'passthrough' causing an error

navneethc · 3 March 2022 22:28

In the section Scaling numerical features, I thought the exercise asked me to transform the numerical features alone while retaining the categorical, so I set up the pipeline as follows:

[Assume I have run the previous cells in order.]

from sklearn.preprocessing import StandardScaler

numerical_preprocessor = StandardScaler()

preprocessor = ColumnTransformer([
    ('numerical', numerical_preprocessor, numerical_columns)],
    remainder="passthrough")

model = make_pipeline(preprocessor, HistGradientBoostingClassifier())

start = time.time()
cv_results = cross_validate(model, data, target, error_score='raise')
elapsed_time = time.time() - start

scores = cv_results["test_score"]

print("The mean cross-validation accuracy is: "
      f"{scores.mean():.3f} +/- {scores.std():.3f} "
      f"with a fitting time of {elapsed_time:.3f}")

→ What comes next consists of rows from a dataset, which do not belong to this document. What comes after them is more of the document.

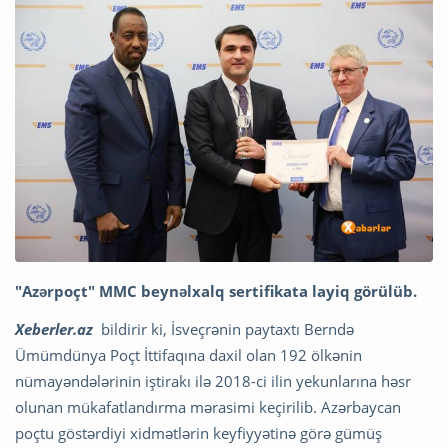
"Azərpoçt" MMC beynəlxalq sertifikata layiq görülüb.
Xeberler.a
z
bildirir ki, İsveçrənin paytaxtı Berndə
Ümümdünya Poçt İttifaqına daxil olan 192 ölkənin
nümayəndələrinin iştirakı ilə 2018-ci ilin yekunlarına həsr
olunan mükafatlandırma mərasimi keçirilib. Azərbaycan
poçtu göstərdiyi xidmətlərin keyfiyyətinə görə gümüş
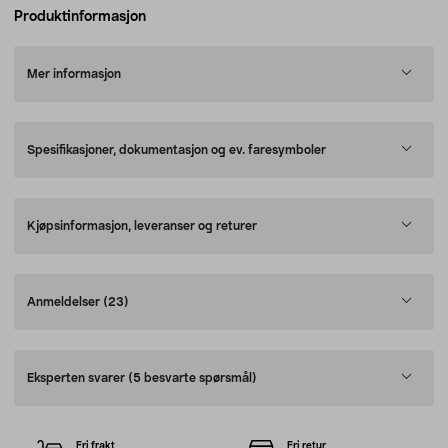
Produktinformasjon
Mer informasjon
Spesifikasjoner, dokumentasjon og ev. faresymboler
Kjøpsinformasjon, leveranser og returer
Anmeldelser
(23)
Eksperten svarer
(5 besvarte spørsmål)
Fri frakt
Fri retur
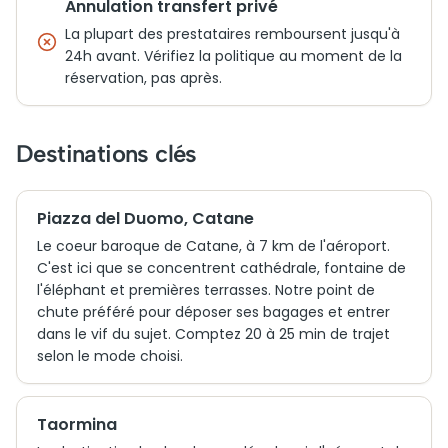
Annulation transfert privé
La plupart des prestataires remboursent jusqu'à
24h avant. Vérifiez la politique au moment de la
réservation, pas après.
Destinations clés
Piazza del Duomo, Catane
Le coeur baroque de Catane, à 7 km de l'aéroport.
C'est ici que se concentrent cathédrale, fontaine de
l'éléphant et premières terrasses. Notre point de
chute préféré pour déposer ses bagages et entrer
dans le vif du sujet. Comptez 20 à 25 min de trajet
selon le mode choisi.
Taormina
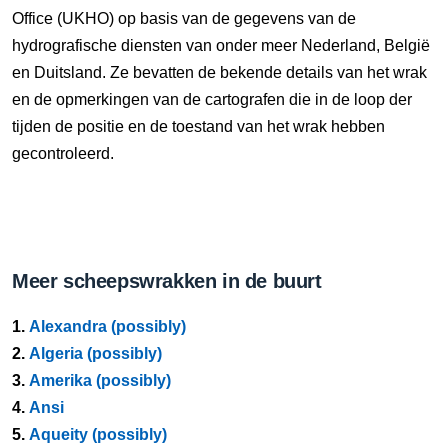
Office (UKHO) op basis van de gegevens van de
hydrografische diensten van onder meer Nederland, België
en Duitsland. Ze bevatten de bekende details van het wrak
en de opmerkingen van de cartografen die in de loop der
tijden de positie en de toestand van het wrak hebben
gecontroleerd.
Meer scheepswrakken in de buurt
1.
Alexandra (possibly)
2.
Algeria (possibly)
3.
Amerika (possibly)
4.
Ansi
5.
Aqueity (possibly)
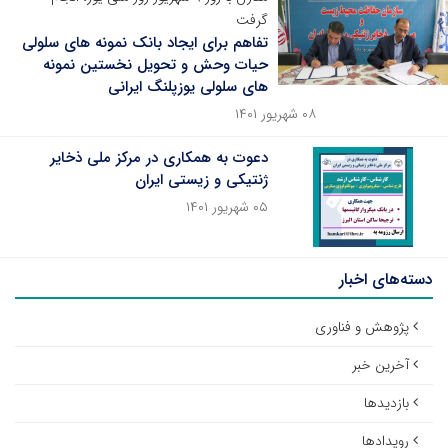
گرفت
تفاهم برای ایجاد بانک نمونه های سلولی
حیات وحش و تحویل نخستین نمونه
های سلولی یوزپلنگ ایرانی
۰۸ شهریور ۱۴۰۱
دعوت به همکاری در مرکز ملی ذخایر
ژنتیکی و زیستی ایران
۰۵ شهریور ۱۴۰۱
دسته‌های اخبار
پژوهش و فناوری
آخرین خبر
بازدیدها
رویدادها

This gives me a long traceback ending with:

ValueError: could not convert string to float: ' State-gov'

Why is the transformer being applied to categorical columns? What am I missing?

glemaitre58 · 4 March 2022 10:16

By adding remainder="passthrough", it means that all columns not specified in the previous transformers will be send-as-is. So the categorical columns are sent as-is and thus string are not encoded.

I assume that for the numerical part, we asked to set remainder="drop" which is indeed the default.

navneethc · 4 March 2022 14:28

Exactly, they should not be encoded, yet StandardScaler is being applied to the categorical columns.

The instructions for this section is:

Let’s write a similar pipeline that also scales the numerical features using StandardScaler (or similar):

glemaitre58 · 4 March 2022 14:42

No, the categorical columns are let as-is and not passed to any transformer. This is the meaning of passthrough.

So basically, you need to do both:

encode categorical columns using an OrdinalEncoder
and scale the numerical columns using a StandardScaler

In this case, they will be no remainder to pass because all columns will either be numerical or cateogrical.